Direct3D video motion estimation

This article contains guidance for motion vector estimation with Direct3D 12 video APIs. This feature was introduced in Windows 10, version 2004 (10.0; Build 19041). Motion estimation is the process of determining motion vectors that describe the transformation from one 2D image to another. Motion estimation is an essential part of video encoding and can be used in frame rate conversion algorithms.

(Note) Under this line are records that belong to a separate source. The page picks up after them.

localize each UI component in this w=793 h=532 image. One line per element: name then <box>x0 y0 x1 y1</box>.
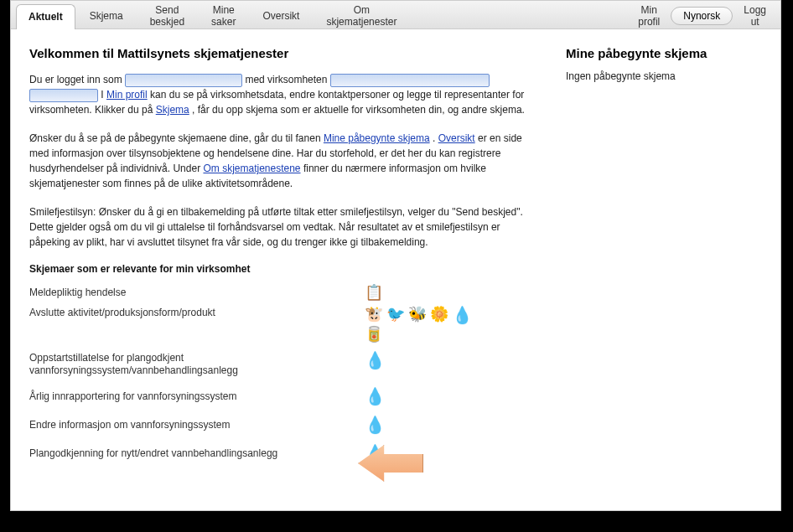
water-drop-icon: 💧 <box>365 352 386 369</box>
text: Du er logget inn som <box>29 74 125 85</box>
form-row-arlig-innrapportering[interactable]: Årlig innrapportering for vannforsynings… <box>29 382 532 411</box>
form-row-avslutte-aktivitet[interactable]: Avslutte aktivitet/produksjonsform/produ… <box>29 307 532 350</box>
button-nynorsk[interactable]: Nynorsk <box>671 7 733 25</box>
tab-label-line2: profil <box>638 17 660 28</box>
form-label: Endre informasjon om vannforsyningssyste… <box>29 419 365 431</box>
tab-label-line2: ut <box>751 17 759 28</box>
sidebar-heading: Mine påbegynte skjema <box>566 46 742 60</box>
intro-paragraph-3: Smilefjestilsyn: Ønsker du å gi en tilba… <box>29 204 532 250</box>
form-icons: 💧 <box>365 416 516 433</box>
top-tab-bar: Aktuelt Skjema Send beskjed Mine saker O… <box>11 1 780 29</box>
tab-label: Skjema <box>90 11 123 22</box>
tab-label: Oversikt <box>262 11 299 22</box>
form-icons: 💧 <box>365 352 516 369</box>
water-drop-icon: 💧 <box>365 388 386 405</box>
link-skjema[interactable]: Skjema <box>156 104 189 116</box>
tab-om-skjematjenester[interactable]: Om skjematjenester <box>314 3 409 28</box>
tab-aktuelt[interactable]: Aktuelt <box>16 4 75 29</box>
masked-org-field <box>330 74 490 87</box>
text: . <box>433 132 438 144</box>
can-icon: 🥫 <box>365 327 516 342</box>
bee-icon: 🐝 <box>408 307 427 322</box>
tab-label-line2: skjematjenester <box>326 17 396 28</box>
tab-label-line2: beskjed <box>150 17 184 28</box>
form-label: Plangodkjenning for nytt/endret vannbeha… <box>29 447 365 460</box>
page-title: Velkommen til Mattilsynets skjematjenest… <box>29 46 532 60</box>
form-icons: 💧 <box>365 445 516 462</box>
tab-label: Aktuelt <box>29 12 63 23</box>
water-drop-icon: 💧 <box>452 307 473 323</box>
water-drop-icon: 💧 <box>365 416 386 433</box>
form-row-meldepliktig-hendelse[interactable]: Meldepliktig hendelse 📋 <box>29 278 532 307</box>
button-label: Nynorsk <box>683 10 720 22</box>
note-icon: 📋 <box>365 285 383 300</box>
form-icons: 🐮 🐦 🐝 🌼 💧 🥫 <box>365 307 516 342</box>
tab-logg-ut[interactable]: Logg ut <box>734 3 775 28</box>
form-row-endre-informasjon[interactable]: Endre informasjon om vannforsyningssyste… <box>29 411 532 439</box>
form-row-oppstartstillatelse[interactable]: Oppstartstillatelse for plangodkjent van… <box>29 350 532 382</box>
tab-label-line1: Min <box>641 5 657 16</box>
form-label: Meldepliktig hendelse <box>29 287 365 299</box>
tab-send-beskjed[interactable]: Send beskjed <box>137 3 197 28</box>
intro-paragraph-1: Du er logget inn som med virksomheten I … <box>29 72 532 117</box>
link-mine-pabegynte-skjema[interactable]: Mine påbegynte skjema <box>324 132 430 144</box>
main-column: Velkommen til Mattilsynets skjematjenest… <box>29 46 532 467</box>
link-oversikt[interactable]: Oversikt <box>438 132 475 144</box>
content-area: Velkommen til Mattilsynets skjematjenest… <box>11 29 780 484</box>
relevant-forms-list: Meldepliktig hendelse 📋 Avslutte aktivit… <box>29 278 532 467</box>
sidebar-column: Mine påbegynte skjema Ingen påbegynte sk… <box>566 46 742 467</box>
tab-label-line1: Om <box>354 5 370 16</box>
cow-icon: 🐮 <box>365 307 383 322</box>
text: Ønsker du å se på de påbegynte skjemaene… <box>29 132 324 144</box>
tab-min-profil[interactable]: Min profil <box>629 3 669 28</box>
text: , får du opp skjema som er aktuelle for … <box>192 104 525 116</box>
tab-label-line1: Send <box>155 5 179 16</box>
app-window: Aktuelt Skjema Send beskjed Mine saker O… <box>10 0 781 511</box>
link-om-skjematjenestene[interactable]: Om skjematjenestene <box>203 163 300 174</box>
bird-icon: 🐦 <box>386 307 405 322</box>
section-heading-relevant-skjema: Skjemaer som er relevante for min virkso… <box>29 263 532 275</box>
form-label: Oppstartstillatelse for plangodkjent van… <box>29 352 365 377</box>
masked-field <box>29 89 98 102</box>
form-label: Avslutte aktivitet/produksjonsform/produ… <box>29 307 365 319</box>
tab-skjema[interactable]: Skjema <box>77 3 136 28</box>
sidebar-empty-text: Ingen påbegynte skjema <box>566 69 742 84</box>
tab-oversikt[interactable]: Oversikt <box>250 3 312 28</box>
water-drop-icon: 💧 <box>365 445 386 462</box>
form-label: Årlig innrapportering for vannforsynings… <box>29 390 365 403</box>
tab-label-line1: Mine <box>213 5 235 16</box>
text: med virksomheten <box>245 74 329 85</box>
masked-user-field <box>125 74 242 87</box>
form-icons: 💧 <box>365 388 516 405</box>
tab-label-line2: saker <box>211 17 236 28</box>
form-icons: 📋 <box>365 285 516 300</box>
link-min-profil[interactable]: Min profil <box>106 89 148 101</box>
tab-mine-saker[interactable]: Mine saker <box>199 3 248 28</box>
text: I <box>101 89 106 101</box>
flower-icon: 🌼 <box>430 307 448 322</box>
tab-label-line1: Logg <box>744 5 766 16</box>
intro-paragraph-2: Ønsker du å se på de påbegynte skjemaene… <box>29 131 532 191</box>
form-row-plangodkjenning[interactable]: Plangodkjenning for nytt/endret vannbeha… <box>29 439 532 467</box>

While motion estimation can be implemented with shaders, the purpose of the D3D12 Motion Estimation feature is to expose fixed function acceleration for motion searching to offload this part of the work from 3D. Often this comes in the form of exposing the GPU video encoder motion estimator. The goal of D3D12 Motion estimation is optical flow, but it should be noted that encoder motion estimators may be optimized for improving compression.

Checking for Support

Determine support for all D3D video features by calling ID3D12VideoDevice::CheckFeatureSupport and passing in a value from the D3D12_FEATURE_VIDEO enumeration to specify the feature for which support is being queried. To query the supported block size and resolutions for a given format, use the D3D12_FEATURE_VIDEO_MOTION_ESTIMATOR value and supply a D3D12_FEATURE_DATA_VIDEO_MOTION_ESTIMATOR structure for the pFeatureSupportData as shown in the example below. In the current release, only DXGI_FORMAT_NV12 is supported, so content in other formats may need to be color converted and downsampled to use motion estimation.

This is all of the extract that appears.